Вторым витязем был славный Анатай-батыр. Самый старший в отряде, почти
шестнадцати лет. Он ничем никому не уступал, разве ростом чуть-чуть. Зато
силой наделен был самой большой. Конь у него, как подобает батыру,
прозывался Октору - гнедая стрела! Отец Анатая тоже был на большой войне, в
далеком походе. И любил Анатай, тоже тайно, ту же красавицу луноликую -
Мырзангуль-бийкеч.
Третьим витязем был милый юноша Эркинбек-батыр. Самый старший в семье.
Друг хороший и верный. Печально вздыхал он, бывало, и плакал украдкой. Отец
его смертью храбрых погиб в том походе далеком, защищая Москву. Конь боевой
Эркинбека, как подобало батыру, прозывался Акбайпак-кулюк, что означало
скакун в белых носках!
А четвертым батыром был Эргеш-батыр. Тоже друг и товарищ. Пятнадцати
лет. Свое мнение высказывать он любил, в споры вступал. Но в деле надежным
был человеком. Отец его тоже на большой войне, в походе далеком. Конь
Эргеша, как подобало батыру, прозывался Алтым-туяк - золотое копыто!
Среди этих батыров был еще пятый батыр - Кубаткул-батыр! Тоже
пятнадцати лет, тоже самый старший в семье. Отец Кубаткула в том походе
далеком, в той большой войне погиб смертью геройской в белорусских лесах.
Кубаткул неутомимый трудяга был. И очень любил, как всякий батыр, своего
боевого коня Жибекжала - шелкогривого скакуна!"

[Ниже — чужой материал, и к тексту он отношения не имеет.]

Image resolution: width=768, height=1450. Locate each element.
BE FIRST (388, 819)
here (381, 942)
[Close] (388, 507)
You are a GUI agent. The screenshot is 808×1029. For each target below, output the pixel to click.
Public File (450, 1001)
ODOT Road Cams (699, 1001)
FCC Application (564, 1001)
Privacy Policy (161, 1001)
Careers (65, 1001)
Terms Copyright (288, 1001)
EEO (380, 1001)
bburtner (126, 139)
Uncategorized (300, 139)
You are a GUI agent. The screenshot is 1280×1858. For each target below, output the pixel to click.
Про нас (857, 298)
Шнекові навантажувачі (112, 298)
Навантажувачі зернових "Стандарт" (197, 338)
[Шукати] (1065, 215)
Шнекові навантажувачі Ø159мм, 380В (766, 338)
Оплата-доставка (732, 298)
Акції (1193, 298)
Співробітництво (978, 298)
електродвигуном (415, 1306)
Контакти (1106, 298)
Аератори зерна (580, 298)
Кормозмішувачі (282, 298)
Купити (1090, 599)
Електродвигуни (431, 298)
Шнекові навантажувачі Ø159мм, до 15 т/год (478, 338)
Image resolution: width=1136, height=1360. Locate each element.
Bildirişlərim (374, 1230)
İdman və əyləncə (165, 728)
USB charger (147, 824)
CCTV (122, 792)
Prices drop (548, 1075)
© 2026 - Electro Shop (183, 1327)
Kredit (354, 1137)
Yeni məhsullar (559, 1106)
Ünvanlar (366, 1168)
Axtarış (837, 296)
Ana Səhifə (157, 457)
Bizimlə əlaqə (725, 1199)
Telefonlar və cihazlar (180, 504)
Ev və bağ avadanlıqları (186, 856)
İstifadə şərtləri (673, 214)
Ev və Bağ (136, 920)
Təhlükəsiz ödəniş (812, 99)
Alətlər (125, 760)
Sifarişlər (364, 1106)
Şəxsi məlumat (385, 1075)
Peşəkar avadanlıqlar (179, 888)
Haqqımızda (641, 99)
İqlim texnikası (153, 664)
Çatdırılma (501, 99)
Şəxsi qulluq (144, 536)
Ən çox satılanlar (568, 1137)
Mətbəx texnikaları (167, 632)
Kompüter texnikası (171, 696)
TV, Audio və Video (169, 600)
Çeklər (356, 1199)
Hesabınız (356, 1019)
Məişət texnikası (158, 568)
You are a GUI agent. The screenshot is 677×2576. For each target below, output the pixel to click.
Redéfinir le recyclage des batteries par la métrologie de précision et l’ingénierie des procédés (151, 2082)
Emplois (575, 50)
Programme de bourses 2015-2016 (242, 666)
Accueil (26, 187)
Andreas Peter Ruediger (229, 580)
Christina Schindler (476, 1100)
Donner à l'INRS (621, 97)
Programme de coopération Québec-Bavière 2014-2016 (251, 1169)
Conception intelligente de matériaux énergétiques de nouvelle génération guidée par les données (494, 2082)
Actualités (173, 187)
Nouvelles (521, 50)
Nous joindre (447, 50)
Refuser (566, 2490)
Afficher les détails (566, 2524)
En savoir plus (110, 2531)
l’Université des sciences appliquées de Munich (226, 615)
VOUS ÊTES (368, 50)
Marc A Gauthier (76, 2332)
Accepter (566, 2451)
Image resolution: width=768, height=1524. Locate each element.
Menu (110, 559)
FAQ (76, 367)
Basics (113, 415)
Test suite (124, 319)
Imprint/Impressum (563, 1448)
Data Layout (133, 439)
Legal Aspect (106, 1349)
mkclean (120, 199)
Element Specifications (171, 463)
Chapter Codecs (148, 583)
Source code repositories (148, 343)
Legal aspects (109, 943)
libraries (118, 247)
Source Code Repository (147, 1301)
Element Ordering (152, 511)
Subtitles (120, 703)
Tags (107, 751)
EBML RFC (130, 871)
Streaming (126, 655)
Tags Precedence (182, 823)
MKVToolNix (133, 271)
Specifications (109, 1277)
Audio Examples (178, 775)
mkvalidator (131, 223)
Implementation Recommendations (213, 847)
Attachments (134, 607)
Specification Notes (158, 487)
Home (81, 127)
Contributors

"Плечики их щуплые", "головы их на тонких шеях", лошаденки их -
"исхудалые клячи", но они воистину витязи, идущие в места далекие,
безлюдные - в Аксайское урочище - на подвиг: "На Аксай, на Аксай пашню
орать, как только снег сойдет! На Аксай, на Аксай плугом, как только земля
задышит!"
Тяжко трудятся юные пахари: и голодно, и холодно; рыскают вокруг
бандиты, конокрады посягают на жизнь мальчишек, уводят лошадей. И все же
светлая радость, уверенность в том, что все невзгоды будут преодолены,
наполняют мужеством их сердца. Юные плугари напоминают писателю ранних
журавлей, поднявшихся ввысь. "В чистом, беспредельно синем и беспредельно
бездонном небесном просторе летели, медленно кружась, перестраиваясь на
ходу, перекликаясь, журавли...
- Ранние журавли - хорошая примета! - крикнул Султанмурат Анатаю... -
Урожай, урожай будет!.. - А журавли плыли, купаясь в голубизне неба, плыли
не спеша, кружась на плавно колышущихся крыльях, перекликаясь то сдержанно,
то многоголосо, все разом, и снова в их рядах наступало спокойствие".
x x x
Читая повести и рассказы Чингиза Айтматова, мы видим их большую
художественную, эстетическую и социально-общественную значимость,
прослеживаем, как развивается талант этого большого писателя, как этот
талант становится все более глубоким и многогранным. Каждое новое
произведение Айтматова - предмет горячего обсуждения, оно воспринимается с
особой остротой, заставляет думать о животрепетных проблемах искусства,
проблемах человеческой жизни.
Творческий успех Айтматова пришел не сам по себе. Его художественный
талант постоянно в развитии, в совершенствовании, в овладевании новыми и
новыми поэтическими вершинами. Творчество Айтматова формировалось и
продолжает развиваться в тесной связи с устно-поэтической, народной
киргизской традицией, с одной стороны, и под сильнейшим влиянием русской
классической и современной советской литературы, - с другой. Он пишет свои
произведения и на киргизском, и на русском языках; оба они для него родные,
оба - "голос души". Писатель открывает новые аспекты художественной
киргизской прозы, развивает в ней жанры рассказа и лирико-драматической
повести, обогащая многонациональную советскую литературу.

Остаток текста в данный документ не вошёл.